12 ways to future-proof your finances – it’s never too late, here’s how to start saving now for your pension
If you haven’t yet got a pension, or feel that you can’t afford to put money aside for one, don’t panic – as long as you start thinking about it now, you’ll soon be on track. Here are some tips on how to start saving:
1. Make a plan ** Write down your age and halve it – you should be putting this percentage of your pre-tax salary aside each year until you retire. Spend a few hours researching all your options online – educating yourself and making the right decisions regarding your pension is the first step to future-proofing your finances.
2. Check your workplace pension Most workers are now being auto-enrolled into their workplace pension scheme, with many employers match-funding their employees’ contributions. This is basically free money, so it’s definitely worth looking into what you are entitled to at work. The money is taken out of your pay packet before you receive it, so you won’t even notice that you’re saving money.
3. Choose a personal pension plan If your workplace doesn’t offer a good pension scheme, or you are not eligible, look into setting up a personal pension plan. You’ll need to do your homework, as there are so many options out there, but once you have chosen the right one for you, you can concentrate on freeing up some money to put into it every month.
4. Pay yourself first Before you pay any bills or do any food shopping, you should first pay yourself. Open a separate bank account or an ISA and simply set up a monthly direct debit so that the money leaves your account automatically. Again, you’ll save money without even realising it.
5. Set a weekly budget Be honest with yourself: do you even know how much money you spend on a day-to-day basis? Work out how much you need to spend and how much you actually spend in a week. Try to stick to the first amount – any money left over can be put into savings.
6. Go cash-only Help yourself to stick to your weekly budget by withdrawing the amount you have allocated yourself in cash. You’re less likely to fritter money away if you can see your stash rapidly depleting in your wallet!
7. Use the ‘pay rise’ trick This one requires willpower, but will be worth it in the end. The next time you get a pay rise, instead of spending the extra money you receive every month, put a quarter of it aside and use it to top up your pension.
8. Save money on your utilities Go through each bill and check whether there are any add-ons you can shave off or if there are other providers who can offer you the same service for less money. Once you switch to cheaper providers, you’ll automatically start saving money.
9. Consolidate your debts If you have a loan, a huge credit card bill and an overdraft, it’s time to take control of your debts. You could transfer your credit balance to another card offering 0% interest and start paying off the most high-interest debt first, or consolidate all your debts into one loan. Once you pay off your debts, you’ll have more money to put into the pension pot.

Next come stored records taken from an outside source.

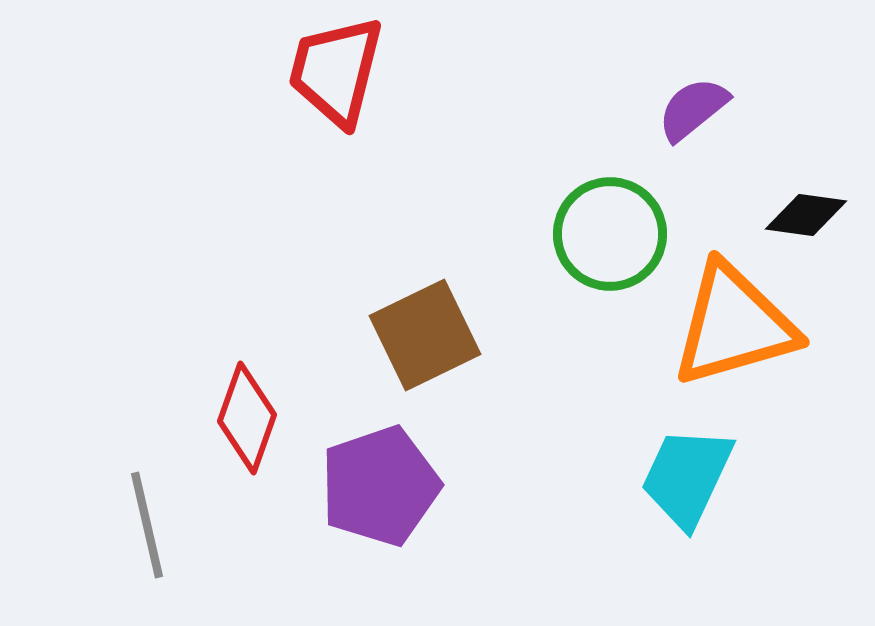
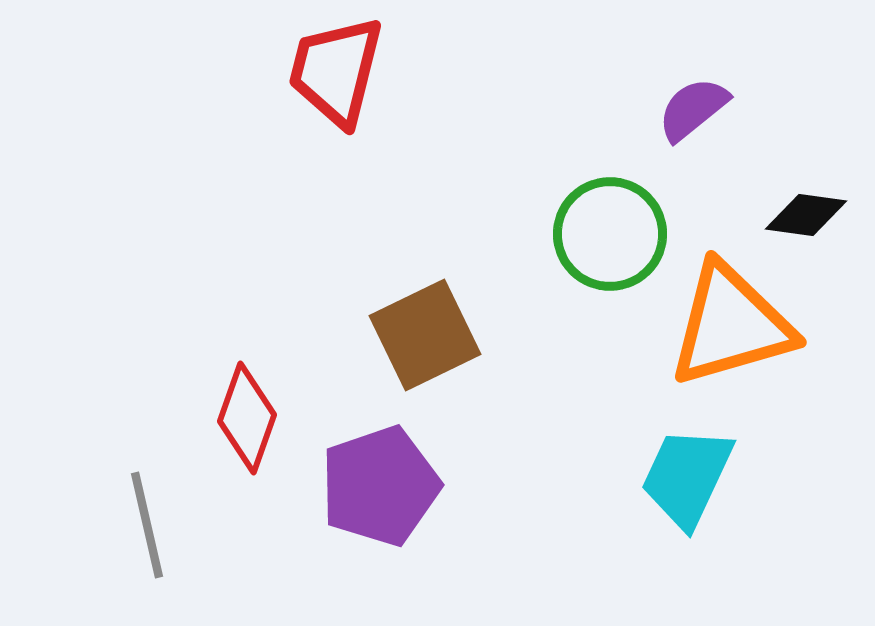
orange triangle: moved 3 px left
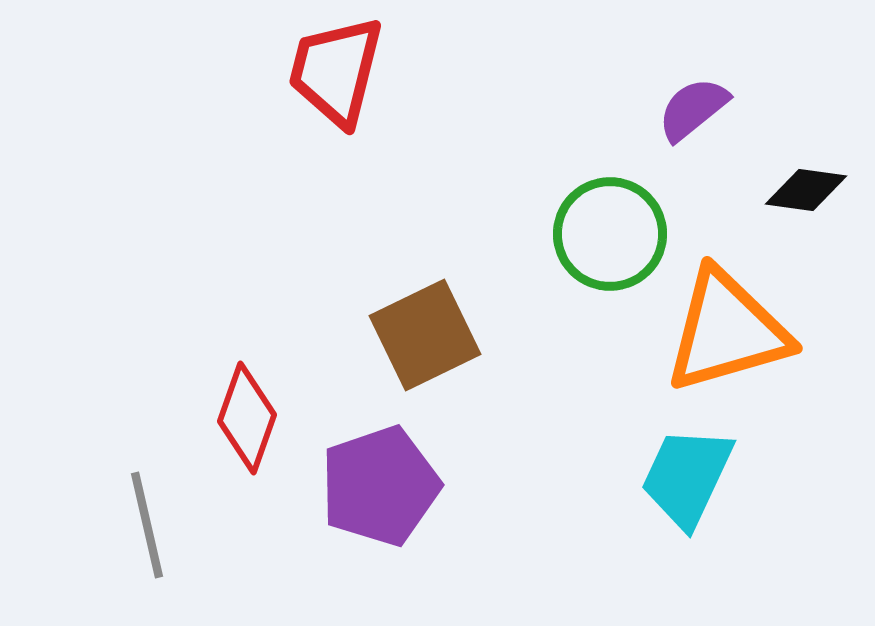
black diamond: moved 25 px up
orange triangle: moved 4 px left, 6 px down
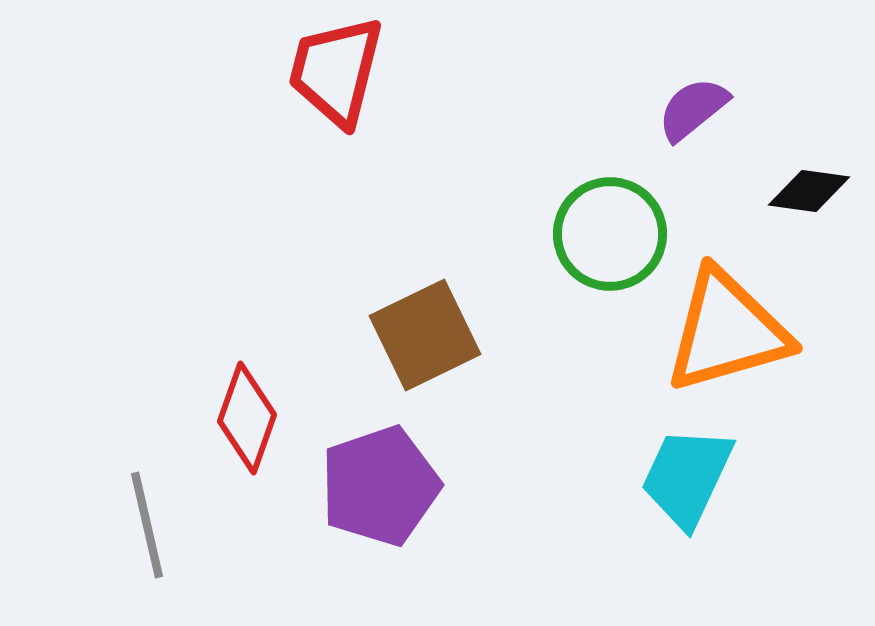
black diamond: moved 3 px right, 1 px down
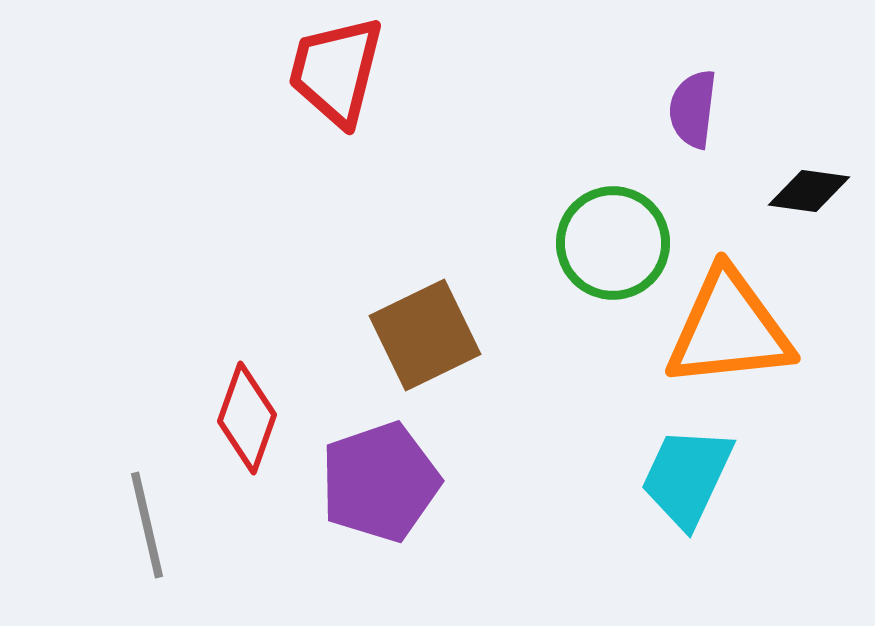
purple semicircle: rotated 44 degrees counterclockwise
green circle: moved 3 px right, 9 px down
orange triangle: moved 2 px right, 2 px up; rotated 10 degrees clockwise
purple pentagon: moved 4 px up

10. Slash any unnecessary expenditures Do you really need a new pair of trainers? The answer is almost definitely NO! The easiest way to start saving money is to stop spending. Give yourself an affordable clothes allowance and stick to it. Cancel any memberships/subscriptions that you don’t really use.
11. Sell your belongings
If you’re lucky enough to own a property, but are constantly cash-poor, why not sell off some belongings – from that old phone to an expensive dress you bought for a wedding and only wore once, your house is almost definitely full of hidden treasures that you can easily sell online.
12. Stick to the plan! It’s all very well starting off with good intentions, but saving for a pension can be hard work. Check yourself every couple of months and keep a close eye on your budget – if it’s too hard to stick to, tweak it slightly. But remember, the more money you are able to save now, the more you’ll have in your pension pot for when the time comes.